Tokens are getting more expensive. That’s good news for engineers who built their systems right.
Recently, I started A/B testing models across the agents in my workflow: different reasoning levels for the planner, smaller models for the mechanical steps, and frontier models for the parts that actually need them.
It started as a cost exercise. Pretty quickly, it turned into something else: a stress test of how well my system was designed in the first place.
Anthropic’s pricing has tightened. The Codex 2x promos are ending. The math on what a serious day of agentic coding costs at list price is enough to make your jaw drop. Even Uber’s COO has said it is getting harder to justify the money spent on AI “tokenmaxxing.”

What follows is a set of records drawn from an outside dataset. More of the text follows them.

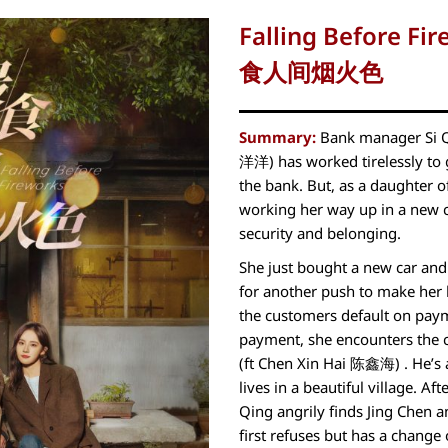
Falling Before Fi
食人间烟火色
Summary:
Bank manager Si 
洋洋) has worked tirelessly to ge
the bank. But, as a daughter 
working her way up in a new ci
security and belonging.
She just bought a new car an
for another push to make her 
the customers default on payme
payment, she encounters the 
(ft Chen Xin Hai 陈鑫海) . He’s a
lives in a beautiful village. Aft
Qing angrily finds Jing Chen 
first refuses but has a change o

The subsidies that made the last year feel free are running out.
Everyone is starting to ask, “Can I still afford this?” I think that’s the wrong question.
The question I’d ask is whether your workflow treats models as components or as the whole system.

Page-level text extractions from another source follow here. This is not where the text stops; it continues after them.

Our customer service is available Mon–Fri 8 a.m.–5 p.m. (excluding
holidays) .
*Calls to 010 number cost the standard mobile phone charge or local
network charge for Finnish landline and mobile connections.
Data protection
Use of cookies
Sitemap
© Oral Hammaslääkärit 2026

If one frontier model is doing the heavy lifting end to end, you’re exposed. You’re at the mercy of price increases, deprecations, rate limits, or whatever comes next. If models are interchangeable parts inside a system you actually control, the cost of any individual one matters a lot less because you can route around it.
Architecture Is Cost Control
A tangled codebase forces you to use the smartest possible model on every task, because every task touches everything.
A well-architected one gives you options.
Clear interfaces, real modularity, strong typing, and tests that run in seconds on every commit let a smaller, cheaper model edit a small module behind a clear boundary. The blast radius is contained. When the model gets it wrong, you know in seconds.
That fast signal takes pressure off the model to get it right the first time.
Which is to say SOLID, good types, and clean interfaces matter again in a way they didn’t when you were the only one writing the code. The principles that let you onboard a junior engineer onto a codebase are the same ones that let a smaller open model handle a ticket.
Planning Only Works When Boundaries Exist
I don’t write big specs upfront. I’m a prototyper. But I do invest in good architecture.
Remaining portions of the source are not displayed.